• Requirement: In the data that follows, find the line with "В ходе пилотного"; transcribe it, every later line up to the one with "предоставляться по установленным", and that line as well, exactly and with no others.

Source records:
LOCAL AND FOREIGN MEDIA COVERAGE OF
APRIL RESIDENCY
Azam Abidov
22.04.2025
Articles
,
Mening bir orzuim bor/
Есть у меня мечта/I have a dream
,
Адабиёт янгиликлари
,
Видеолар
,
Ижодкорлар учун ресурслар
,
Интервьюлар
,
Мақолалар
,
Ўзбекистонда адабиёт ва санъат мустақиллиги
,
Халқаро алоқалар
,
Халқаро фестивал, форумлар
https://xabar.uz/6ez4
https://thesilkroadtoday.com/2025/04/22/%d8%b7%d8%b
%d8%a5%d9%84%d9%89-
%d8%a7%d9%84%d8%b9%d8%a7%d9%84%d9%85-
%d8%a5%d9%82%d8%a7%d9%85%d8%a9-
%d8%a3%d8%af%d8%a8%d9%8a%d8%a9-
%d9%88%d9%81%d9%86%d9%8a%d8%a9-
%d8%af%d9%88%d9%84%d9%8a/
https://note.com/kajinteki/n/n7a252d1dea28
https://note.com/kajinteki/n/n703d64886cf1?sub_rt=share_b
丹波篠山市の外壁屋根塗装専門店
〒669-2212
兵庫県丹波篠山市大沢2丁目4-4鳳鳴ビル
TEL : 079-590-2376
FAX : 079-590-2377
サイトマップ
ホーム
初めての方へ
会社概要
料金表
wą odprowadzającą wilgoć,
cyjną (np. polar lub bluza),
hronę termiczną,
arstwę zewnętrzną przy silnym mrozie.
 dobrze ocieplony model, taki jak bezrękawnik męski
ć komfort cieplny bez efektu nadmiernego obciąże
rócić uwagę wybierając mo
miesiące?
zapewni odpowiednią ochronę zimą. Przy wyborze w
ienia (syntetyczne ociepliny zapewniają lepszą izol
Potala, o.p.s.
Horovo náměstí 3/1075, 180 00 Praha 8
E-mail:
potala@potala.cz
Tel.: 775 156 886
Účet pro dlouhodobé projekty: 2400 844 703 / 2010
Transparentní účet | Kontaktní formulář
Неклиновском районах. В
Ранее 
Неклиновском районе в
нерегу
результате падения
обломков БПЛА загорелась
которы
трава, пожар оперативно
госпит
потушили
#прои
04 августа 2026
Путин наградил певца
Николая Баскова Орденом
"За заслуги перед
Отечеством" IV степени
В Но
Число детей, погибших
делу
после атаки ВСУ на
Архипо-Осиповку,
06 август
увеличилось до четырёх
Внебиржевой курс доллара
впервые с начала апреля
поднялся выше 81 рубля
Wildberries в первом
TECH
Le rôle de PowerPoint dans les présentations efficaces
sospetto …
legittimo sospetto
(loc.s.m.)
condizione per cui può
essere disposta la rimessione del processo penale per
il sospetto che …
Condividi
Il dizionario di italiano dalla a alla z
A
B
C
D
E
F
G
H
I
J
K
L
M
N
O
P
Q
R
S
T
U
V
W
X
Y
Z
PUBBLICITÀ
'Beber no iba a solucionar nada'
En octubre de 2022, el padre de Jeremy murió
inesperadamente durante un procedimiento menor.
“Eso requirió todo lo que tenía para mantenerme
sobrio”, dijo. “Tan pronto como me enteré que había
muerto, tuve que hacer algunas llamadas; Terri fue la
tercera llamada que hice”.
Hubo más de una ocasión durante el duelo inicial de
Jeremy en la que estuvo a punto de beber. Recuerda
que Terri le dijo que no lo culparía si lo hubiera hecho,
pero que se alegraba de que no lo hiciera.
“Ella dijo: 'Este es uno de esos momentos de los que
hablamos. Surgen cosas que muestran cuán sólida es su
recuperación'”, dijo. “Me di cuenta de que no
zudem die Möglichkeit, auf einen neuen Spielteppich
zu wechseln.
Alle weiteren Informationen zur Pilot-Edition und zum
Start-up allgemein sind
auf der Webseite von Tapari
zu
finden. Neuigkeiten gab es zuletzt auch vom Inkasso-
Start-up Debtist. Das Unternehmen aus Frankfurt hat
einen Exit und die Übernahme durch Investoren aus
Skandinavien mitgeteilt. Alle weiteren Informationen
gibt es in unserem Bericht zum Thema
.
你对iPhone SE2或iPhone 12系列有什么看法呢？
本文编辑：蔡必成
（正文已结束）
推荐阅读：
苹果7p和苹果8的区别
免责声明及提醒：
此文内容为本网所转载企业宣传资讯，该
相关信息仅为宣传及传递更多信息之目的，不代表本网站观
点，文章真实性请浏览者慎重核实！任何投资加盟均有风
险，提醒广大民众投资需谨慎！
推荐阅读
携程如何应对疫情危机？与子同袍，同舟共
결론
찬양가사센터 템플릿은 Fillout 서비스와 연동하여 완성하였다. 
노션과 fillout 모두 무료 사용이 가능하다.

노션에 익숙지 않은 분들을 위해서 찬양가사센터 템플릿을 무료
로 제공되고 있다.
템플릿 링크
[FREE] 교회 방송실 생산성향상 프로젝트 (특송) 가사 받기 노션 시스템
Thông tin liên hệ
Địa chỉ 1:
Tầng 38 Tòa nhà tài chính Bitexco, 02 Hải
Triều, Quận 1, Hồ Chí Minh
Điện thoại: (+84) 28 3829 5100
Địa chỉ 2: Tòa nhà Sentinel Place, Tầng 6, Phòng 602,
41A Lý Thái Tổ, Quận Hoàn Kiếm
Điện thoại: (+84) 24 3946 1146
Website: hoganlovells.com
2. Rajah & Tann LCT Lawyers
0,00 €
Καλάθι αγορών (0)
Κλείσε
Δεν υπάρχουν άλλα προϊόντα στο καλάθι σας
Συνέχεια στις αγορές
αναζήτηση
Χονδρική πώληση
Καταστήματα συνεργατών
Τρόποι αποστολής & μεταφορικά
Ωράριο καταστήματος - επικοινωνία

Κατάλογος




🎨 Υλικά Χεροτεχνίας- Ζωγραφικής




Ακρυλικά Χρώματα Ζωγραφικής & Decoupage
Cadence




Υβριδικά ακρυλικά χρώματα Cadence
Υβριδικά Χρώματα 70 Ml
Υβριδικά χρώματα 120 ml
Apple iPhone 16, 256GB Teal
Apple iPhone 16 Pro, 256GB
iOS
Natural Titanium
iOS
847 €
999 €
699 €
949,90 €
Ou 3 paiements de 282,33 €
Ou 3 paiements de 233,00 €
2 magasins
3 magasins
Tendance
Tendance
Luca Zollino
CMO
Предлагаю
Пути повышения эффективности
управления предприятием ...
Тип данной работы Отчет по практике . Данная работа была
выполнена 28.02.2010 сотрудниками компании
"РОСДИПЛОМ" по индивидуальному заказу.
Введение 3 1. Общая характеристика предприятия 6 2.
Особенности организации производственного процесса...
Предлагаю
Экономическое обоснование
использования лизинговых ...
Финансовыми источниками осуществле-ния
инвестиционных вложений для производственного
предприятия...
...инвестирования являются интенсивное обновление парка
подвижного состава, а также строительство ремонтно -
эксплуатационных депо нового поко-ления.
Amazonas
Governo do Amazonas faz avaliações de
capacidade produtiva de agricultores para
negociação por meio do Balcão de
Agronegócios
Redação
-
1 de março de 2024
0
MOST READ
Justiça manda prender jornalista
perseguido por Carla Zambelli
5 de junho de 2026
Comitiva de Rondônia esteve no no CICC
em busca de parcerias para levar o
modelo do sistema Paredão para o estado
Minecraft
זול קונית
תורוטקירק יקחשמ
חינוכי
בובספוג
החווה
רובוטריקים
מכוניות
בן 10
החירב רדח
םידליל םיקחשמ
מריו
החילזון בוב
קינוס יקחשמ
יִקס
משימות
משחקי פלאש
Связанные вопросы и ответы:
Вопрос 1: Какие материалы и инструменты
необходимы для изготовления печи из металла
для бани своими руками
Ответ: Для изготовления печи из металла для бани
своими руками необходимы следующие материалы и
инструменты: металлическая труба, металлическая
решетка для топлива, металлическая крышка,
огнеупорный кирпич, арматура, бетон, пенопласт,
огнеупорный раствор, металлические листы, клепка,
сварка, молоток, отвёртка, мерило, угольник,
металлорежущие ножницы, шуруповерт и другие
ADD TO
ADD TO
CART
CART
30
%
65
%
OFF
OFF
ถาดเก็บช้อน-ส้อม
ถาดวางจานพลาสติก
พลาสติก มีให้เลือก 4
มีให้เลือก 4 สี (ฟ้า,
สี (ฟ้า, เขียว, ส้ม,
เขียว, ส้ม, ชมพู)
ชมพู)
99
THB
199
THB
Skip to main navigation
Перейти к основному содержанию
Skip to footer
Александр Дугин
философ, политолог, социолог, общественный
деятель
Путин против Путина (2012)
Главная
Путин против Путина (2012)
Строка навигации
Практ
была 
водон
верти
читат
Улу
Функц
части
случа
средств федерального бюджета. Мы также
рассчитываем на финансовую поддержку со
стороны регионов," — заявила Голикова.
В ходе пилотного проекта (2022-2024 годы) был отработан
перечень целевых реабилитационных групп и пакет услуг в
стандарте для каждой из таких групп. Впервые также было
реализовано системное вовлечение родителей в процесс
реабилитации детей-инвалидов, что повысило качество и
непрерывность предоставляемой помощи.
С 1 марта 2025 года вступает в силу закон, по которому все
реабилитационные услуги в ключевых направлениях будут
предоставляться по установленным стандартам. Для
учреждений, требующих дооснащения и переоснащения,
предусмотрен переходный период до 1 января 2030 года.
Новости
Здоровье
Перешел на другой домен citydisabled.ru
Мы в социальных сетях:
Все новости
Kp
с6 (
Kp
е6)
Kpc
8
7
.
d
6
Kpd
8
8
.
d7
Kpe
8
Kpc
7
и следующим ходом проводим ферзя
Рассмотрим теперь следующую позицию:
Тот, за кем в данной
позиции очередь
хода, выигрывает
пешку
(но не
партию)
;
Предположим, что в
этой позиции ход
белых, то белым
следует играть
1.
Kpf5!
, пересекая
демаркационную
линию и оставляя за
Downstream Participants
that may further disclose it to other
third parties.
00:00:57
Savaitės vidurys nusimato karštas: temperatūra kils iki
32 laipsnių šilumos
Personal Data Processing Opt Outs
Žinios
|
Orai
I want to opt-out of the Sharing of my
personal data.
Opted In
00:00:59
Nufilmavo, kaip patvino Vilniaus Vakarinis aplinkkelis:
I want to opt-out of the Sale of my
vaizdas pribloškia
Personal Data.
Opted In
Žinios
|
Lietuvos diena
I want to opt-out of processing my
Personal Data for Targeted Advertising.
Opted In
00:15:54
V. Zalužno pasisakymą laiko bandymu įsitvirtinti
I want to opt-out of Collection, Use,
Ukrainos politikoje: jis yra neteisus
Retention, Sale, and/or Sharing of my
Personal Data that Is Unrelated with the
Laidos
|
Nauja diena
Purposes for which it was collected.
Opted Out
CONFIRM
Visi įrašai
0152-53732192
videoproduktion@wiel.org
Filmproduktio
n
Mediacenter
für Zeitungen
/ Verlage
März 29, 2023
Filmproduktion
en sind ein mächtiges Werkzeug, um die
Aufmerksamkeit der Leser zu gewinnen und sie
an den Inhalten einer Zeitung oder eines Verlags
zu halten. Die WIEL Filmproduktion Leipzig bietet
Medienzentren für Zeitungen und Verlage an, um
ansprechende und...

• Exercise response:
В ходе пилотного проекта (2022-2024 годы) был отработан
перечень целевых реабилитационных групп и пакет услуг в
стандарте для каждой из таких групп. Впервые также было
реализовано системное вовлечение родителей в процесс
реабилитации детей-инвалидов, что повысило качество и
непрерывность предоставляемой помощи.
С 1 марта 2025 года вступает в силу закон, по которому все
реабилитационные услуги в ключевых направлениях будут
предоставляться по установленным стандартам. Для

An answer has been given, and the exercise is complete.